No bike related news today except that it may get warm enough for a ride later. Yea!I've talked about how part of my job is doing turf pesticide applications. I know, you're thinking, "No, not more of this fert and squirt crap". Anyway, every year I set a goal of doing one new thing to become more efficient at pesticide apps. One year it was adding a foam marker system to the tractor sprayers. Another year I added hose reels. You get the idea. I've done this every year for as long as I've been at this and it has allowed us to be quite competitive and successful. This year, just by chance, I've come up with two, count em, two ways to be more efficient. The first involves the bullshit paperwork end of the business. After an application we are required to leave behind certain info for the customer. We do this with a laptop and portable printer but we don't use one of those fancy expensive software programs. We use a form that I created and manually enter all the customer info and then enter the numbers for that application. This involved filling out hundreds of forms that are "saved as" today's date then filed appropriately. What a pain in the ass but I don't want or need a fancy schmancy program that costs a bunch of coin or has monthly fees and does shit I'll never use.
What I've done this year is edjumacate myself on creating a database and how to add formulas to my form. Probably basic stuff for the youngsters or people with formal computer training. I am neither young nor trained but I'm happy to report my form now auto fills a bunch of boxes after selecting a customer. It also does the calculations for product used based on the pre-measured size of the property and rate of application(oz,qt,gal, lb) per (square feet, acre). There are a few other mods that will speed up the process and my arm is sore from patting myself on the back.

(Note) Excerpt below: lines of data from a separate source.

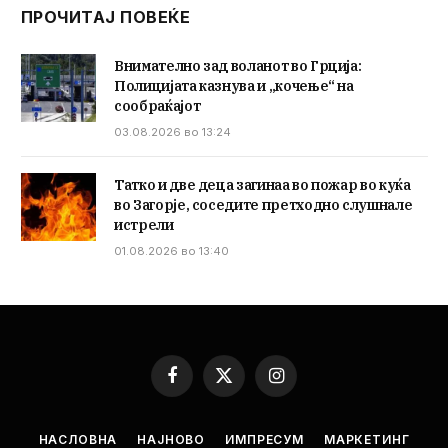
ПРОЧИТАЈ ПОВЕЌЕ
Внимателно зад воланот во Грција:
Полицијата казнува и „кочење“ на
сообраќајот
03.08.2026 во 13:24
Татко и две деца загинаа во пожар во куќа
во Загорје, соседите претходно слушнале
истрели
01.08.2026 во 13:40
Facebook
X
Instagram
(Twitter)
НАСЛОВНА
НАЈНОВО
ИМПРЕСУМ
МАРКЕТИНГ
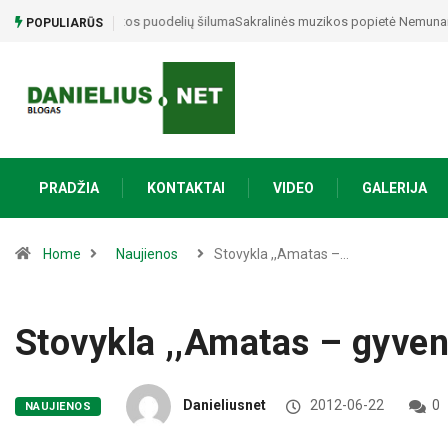
Sakralinės muzikos popietė Nemunaityje: jautri atlikėjo
POPULIARŪS
PRADŽIA
KONTAKTAI
VIDEO
GALERIJA
Home
Naujienos
Stovykla ,,Amatas –…
Stovykla ,,Amatas – gyve
Danieliusnet
2012-06-22
0
NAUJIENOS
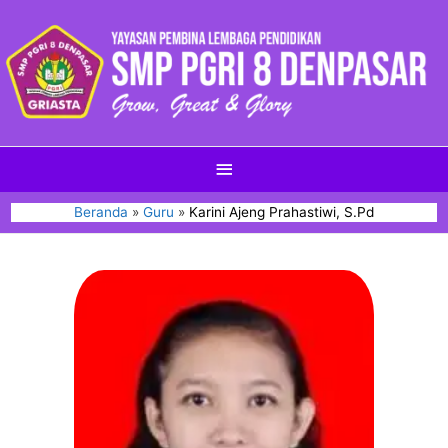
Beranda
Guru
Karini Ajeng Prahastiwi, S.Pd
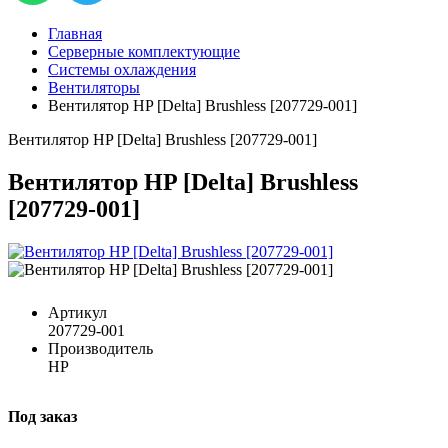
Главная
Серверные комплектующие
Системы охлаждения
Вентиляторы
Вентилятор HP [Delta] Brushless [207729-001]
Вентилятор HP [Delta] Brushless [207729-001]
Вентилятор HP [Delta] Brushless
[207729-001]
Артикул
207729-001
Производитель
HP
Под заказ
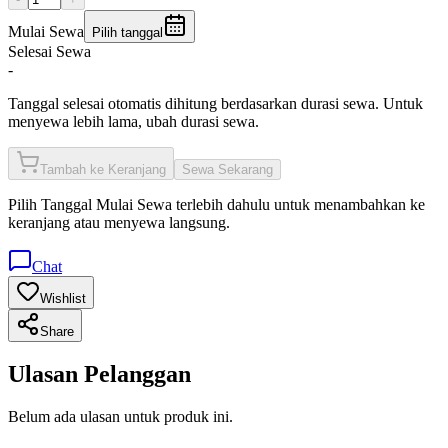
Mulai Sewa
Pilih tanggal
Selesai Sewa
-
Tanggal selesai otomatis dihitung berdasarkan durasi sewa. Untuk
menyewa lebih lama, ubah durasi sewa.
Tambah ke Keranjang
Sewa Sekarang
Pilih
Tanggal Mulai Sewa
terlebih dahulu untuk menambahkan ke
keranjang atau menyewa langsung.
Chat
Wishlist
Share
Ulasan Pelanggan
Belum ada ulasan untuk produk ini.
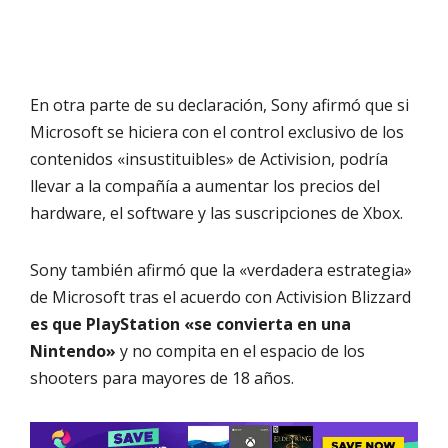
En otra parte de su declaración, Sony afirmó que si
Microsoft se hiciera con el control exclusivo de los
contenidos «insustituibles» de Activision, podría
llevar a la compañía a aumentar los precios del
hardware, el software y las suscripciones de Xbox.
Sony también afirmó que la «verdadera estrategia»
de Microsoft tras el acuerdo con Activision Blizzard
es que PlayStation «se convierta en una
Nintendo»
y no compita en el espacio de los
shooters para mayores de 18 años.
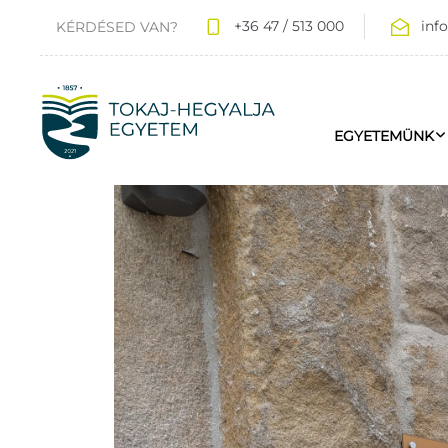
+36 47 / 513 000
inf
KÉRDÉSED VAN?
EGYETEMÜNK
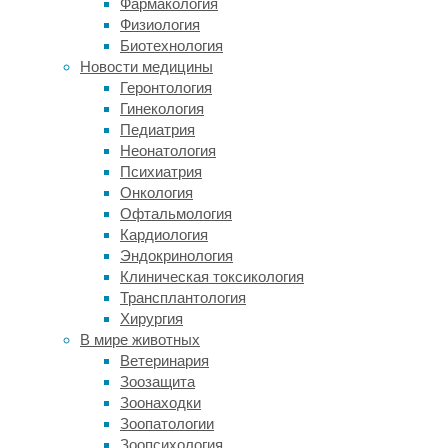
Фармакология
кожи
Физиология
и
Биотехнология
тела.
Новости медицины
Испытуемые
Геронтология
по
Гинекология
пять
Педиатрия
часов
Неонатология
находились
Психиатрия
в
Онкология
комнате
Офтальмология
с
Кардиология
регулируемой
Эндокринология
температурой,
Клиническая токсикология
которую
Трансплантология
меняли
Хирургия
от
В мире животных
17
Ветеринария
до
Зоозащита
31
Зоонаходки
градуса
Зоопатологии
Цельсия.
Зоопсихология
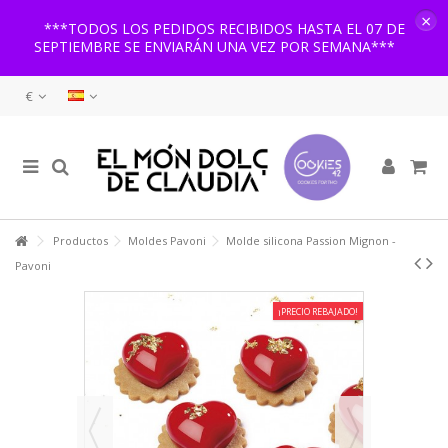
×
***TODOS LOS PEDIDOS RECIBIDOS HASTA EL 07 DE
SEPTIEMBRE SE ENVIARÁN UNA VEZ POR SEMANA***
€
Productos
Moldes Pavoni
Molde silicona Passion Mignon -
Pavoni
¡PRECIO REBAJADO!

Many of our customers have traditionally been the ones with large lawns. Our big tractors and hooded sprayers make short work of these. Most of our customers also like that we spray under hoods. I like that too. A few years ago we picked up a stand on sprayer/fertilizer. These units are smaller than our tractors and fit well on small lawns. They work quite well for granular fertilizing lawns but they use a single open spray nozzle with a very fine pattern for liquid apps. I don't like this and really only use it to do cemeteries where I can spray over headstones and then not have to follow up and trim spray. Our smaller residential customer base has expanded and I hate taking a huge tractor on a small lawn. Customers don't like it much either. The other options are to use a spray hose and walk it out or use the open tip stand-on I just talked about. I don't mind walking but that method doesn't work as well as the mist under a hood that gets all parts of a plant leaf wet with chemical. So if you follow all this then maybe you figured out that I am going to put a single spray hood on our stand on sprayer. We recently picked up another stand on so its ok to bastardize this one.
This is the single hood we purchased.The machine already has a tank, pump, filter, switching, plumbing and hand wand.
Basically I'm building the mounting point for a spindle that will attach the hood and allow it to rock left and right and hinge up and down. It should float along the contours of the lawn. More details as they become available.